Cathedral of Saint John the Divine
July 17, 2011 -- Upper Westside, New York City
While in New York City one Sunday afternoon I walked to the Cathedral of Saint John the Divine on the upper-Westside of Manhattan. Saint John the Divine is the Cathedral of the Episcopal Diocese of New York. I learned about it from my pocketsize New York City guidebook as a must-see in the area.

The Episcopal Church is the American version of the Church of England, a.k.a. Anglicanism. It was formed shortly after the American Revolution when America broke free from the British Empire. No longer having to swear allegiance to the British monarch, Anglicans in America formed their own church and branded it Episcopal.

A “diocese” is the “district or see under the supervision of a bishop”. The district is usually a large area or of some historical significance. It is further subdivided into parishes. (source: wikipedia.org - Diocese)

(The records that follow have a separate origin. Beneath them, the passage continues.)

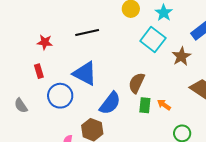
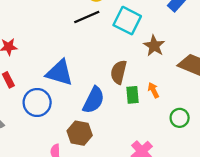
black line: (87, 32) -> (87, 17), moved
brown star: (181, 56) -> (154, 46), moved
orange arrow: (164, 105) -> (153, 90), turned 40

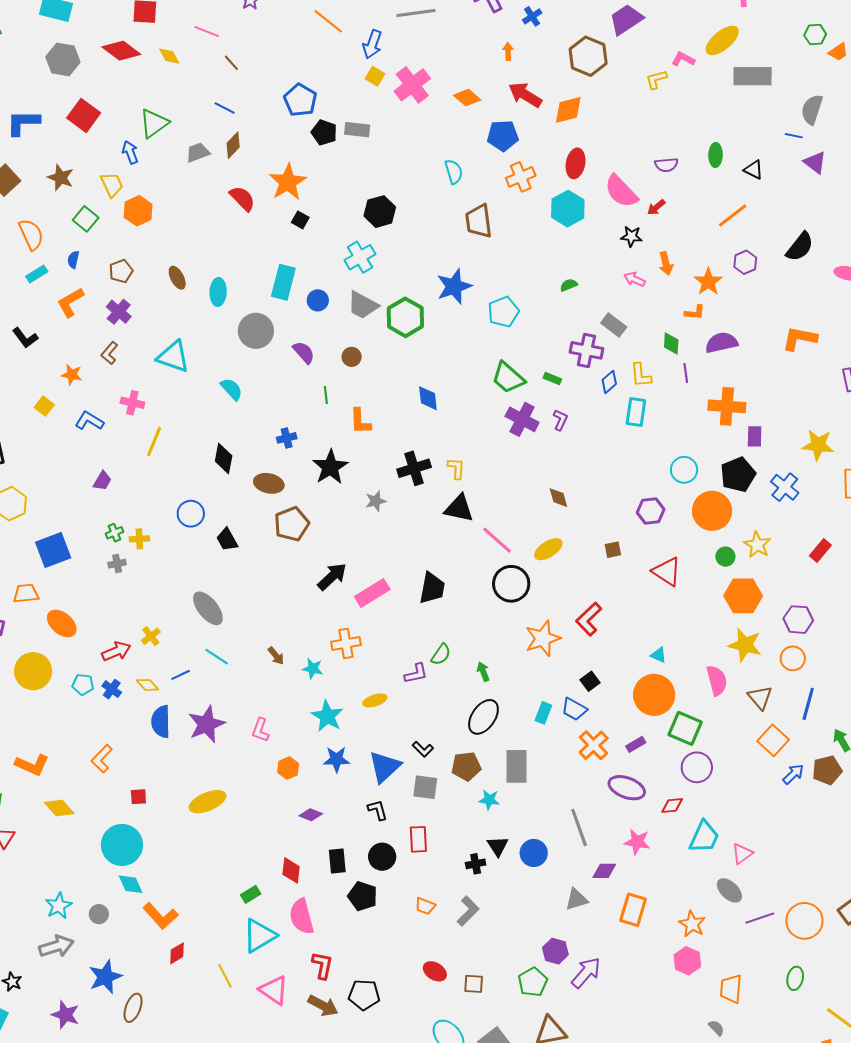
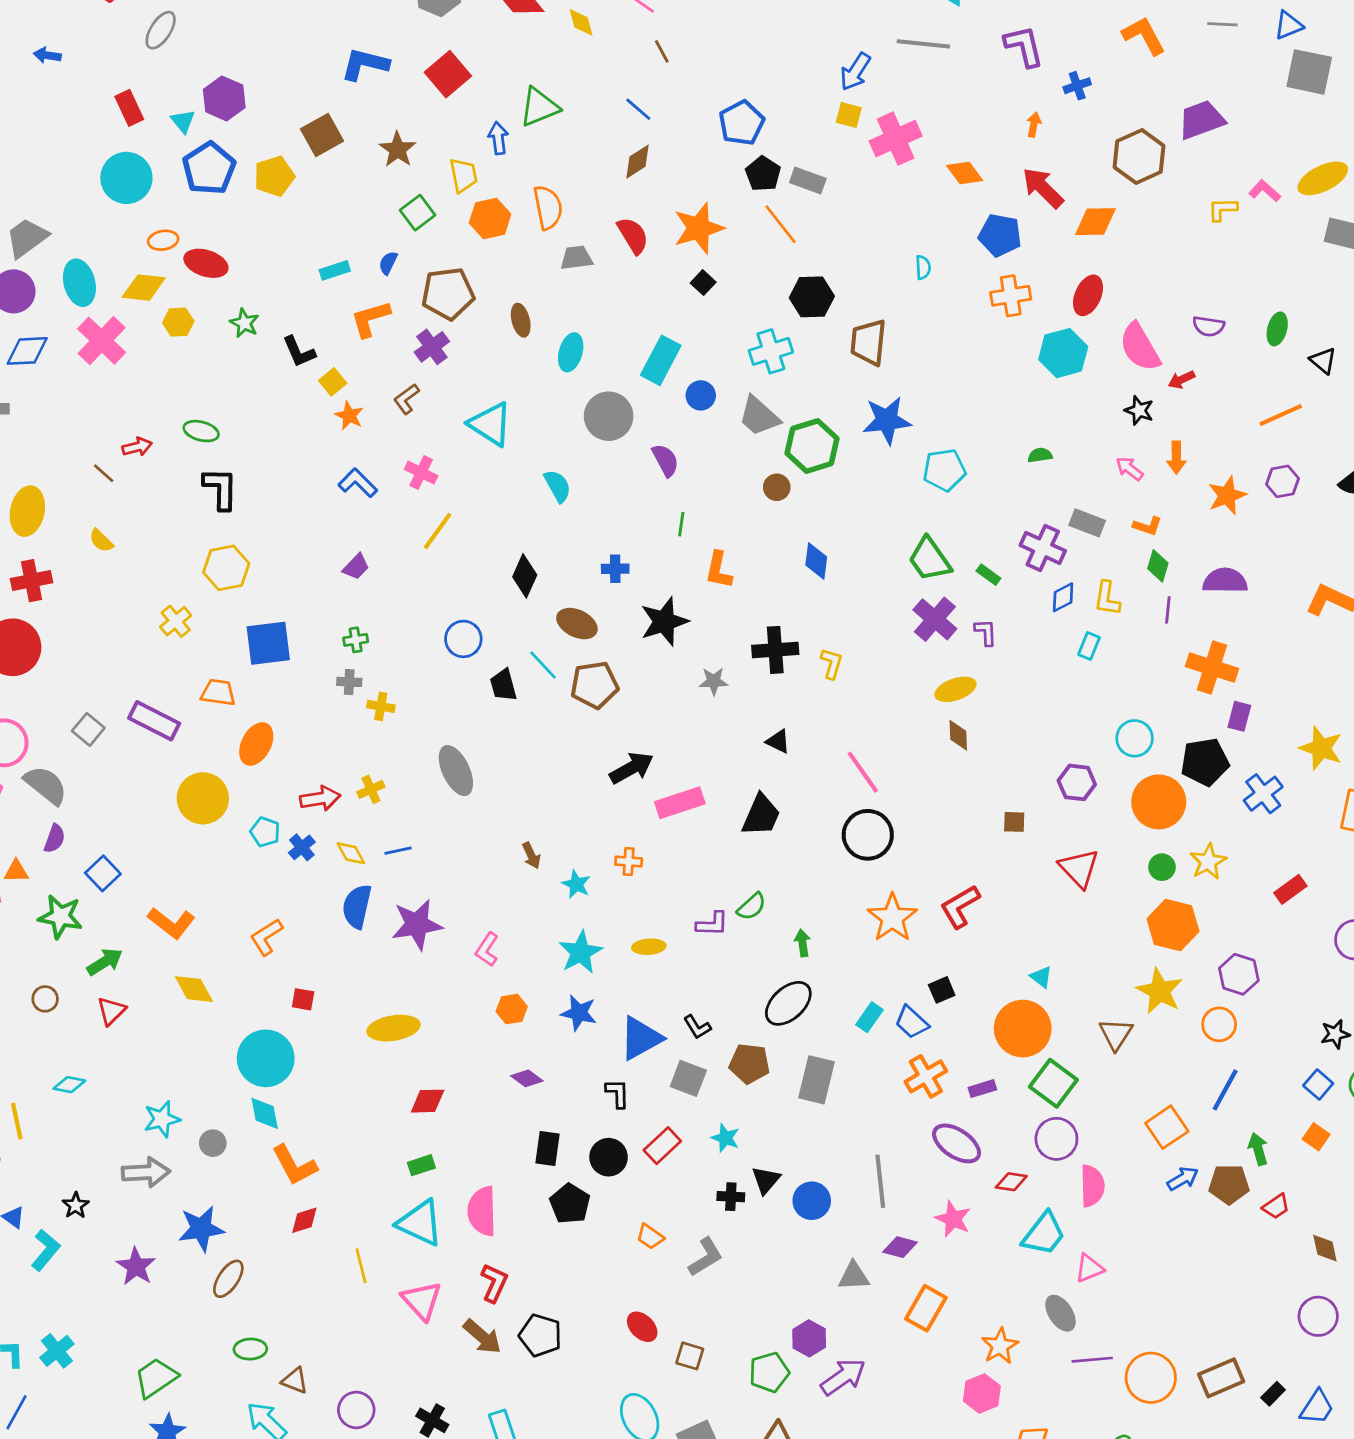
orange line: (328, 21) -> (781, 224), moved
yellow square: (375, 76) -> (849, 115), turned -30
gray trapezoid: (198, 152) -> (576, 258), moved
cyan semicircle: (454, 172) -> (923, 267), size x0.7
brown trapezoid: (479, 221) -> (869, 342), moved
orange semicircle: (31, 234) -> (548, 207), moved
brown pentagon: (121, 271) -> (448, 294), size x1.6
orange L-shape: (695, 312) -> (1147, 526), moved
gray rectangle: (614, 325) -> (1087, 523), turned -30
brown circle: (352, 357) -> (777, 487), moved
yellow square: (44, 406) -> (333, 382), moved
cyan rectangle: (636, 412) -> (1089, 646), size x0.7
purple L-shape: (560, 420) -> (986, 632), turned -40
black triangle: (459, 508) -> (778, 741), moved, size x0.6
yellow cross: (139, 539) -> (381, 706), moved
yellow ellipse: (548, 549) -> (955, 689), moved
orange ellipse: (62, 623) -> (256, 744), turned 64
orange star: (543, 638) -> (892, 918), turned -30
orange cross: (346, 643) -> (629, 862), size x0.7
cyan line: (217, 657) -> (543, 665), moved
pink semicircle: (717, 680) -> (1092, 1186), moved
brown triangle: (760, 698) -> (1116, 1034), moved
cyan star: (489, 800) -> (725, 1138), moved
red rectangle: (418, 839) -> (662, 1146), turned 36
red diamond: (291, 870) -> (428, 1101), moved, turned 68
cyan triangle: (259, 936) -> (420, 1223), turned 42

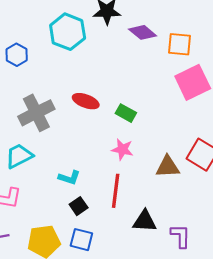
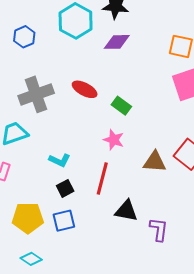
purple diamond: (143, 32) -> (117, 42), moved, turned -48
blue square: (81, 240) -> (64, 221), turned -35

As the Cathedral of the Diocese of New York, you can think of Saint John the Divine as the headquarters where day-to-day affairs of many local parishes in New York City and beyond are managed and overseen. Hence it is no ordinary church. The Cathedral of Saint John the Divine is the fourth largest church building in the world. (source: wikipedia.org - List of largest church buildings in the world)

Saint John the Divine is so big and its ornate and massive exterior demands awe. While standing beside the Peace Fountain in the bushy garden which, coming from midtown, I went to first, I felt like I was in some remote part of England -- definitely not New York City -- staring up at the imposing and medieval-looking Gothic cathedral above.

And once inside, the wide open space without pews or fixtures of any kind that greets the visitor -- a cavernous hall with tall stone pillars along the sides supporting the massive roof -- seems to serve either as an engulfing embrace or a stark reminder of how diminutively small we are, or maybe both.

Why the Episcopal Diocese of New York chose that part of New York City -- out and away from the more well-known midtown commercial hub, the all-important Battery Park at the mouth of the Hudson, and the affluent locales of upper eastside and instead bordering with the southwest corner of Harlem where “The Great Migration”, a massive movement to New York City of two million blacks from the South, occurred in 1904 -- may puzzle the visitor. The cathedral after all was begun in 1892 to rival the Roman Catholic Saint Patrick’s Cathedral beside the expensive Saks department store on Fifth Avenue (and to this day is not yet complete and so is nicknamed, "St. John the Unfinished" [source: wikipedia.org - Cathedral of Saint John the Divine]).

Whatever the reason, there may well have been a bit of foresight involved. Away from the commercial and financial districts, the towering Cathedral of Saint John the Divine may need never worry about falling prey to an affliction suffered by many churches in Manhattan -- that of being dwarfed and then swallowed to near invisibility by the neighboring steel-and-glass skyscrapers that never seem to stop sprouting around them.

Click on a picture to enlarge.
Cathedral of Saint John the Divine.
The Cathedral of Saint John the Divine is so big I had to shoot from the sidewalk's edge -- where buses and other traffic speed by -- to fit its facade within the frame.
This is a picture not of Saint John the Divine but of Saint Patrick's which Saint John the Divine was built to rival against. (source: wikipedia.org - Cathedral of Saint John the Divine)
Standing beside Saint John the Divine, the Peace Fountain is a baroque or grotesque (I can’t decide which) statue that depicts “the winged Archangel Michael... leader of the heavenly host against the forces of Evil...vanquishing his chief opponent, Satan.”  (source: inscription on the Peace Fountain)
View from the “Biblical garden”, south side of the Cathedral. Biblical gardens are “cultivated collections of plants that are named in the Bible.” (source: wikipedia.org - Biblical garden)
The Cathedral School on the south side of Saint John the Divine.
Upon entering, the visitor is engulfed in this massive, vacant hall. Altar is at the far end.
Rose window.

While taking this picture, a fellow photographer approached and asked what I was taking pictures of.

I said I wanted to take a straight-on shot of the rose window but didn’t want to plant my tripod in the middle of the great cavern.

He said, “But that’s what being a photographer is about. You shouldn’t be shy.”

I thought then he hit the nail on the head. I tended to be shy which is probably a more politically-correct term for a less than exemplary lack-of-character on my part when photographing people and places.
FDNY Memorial at Saint John the Divine.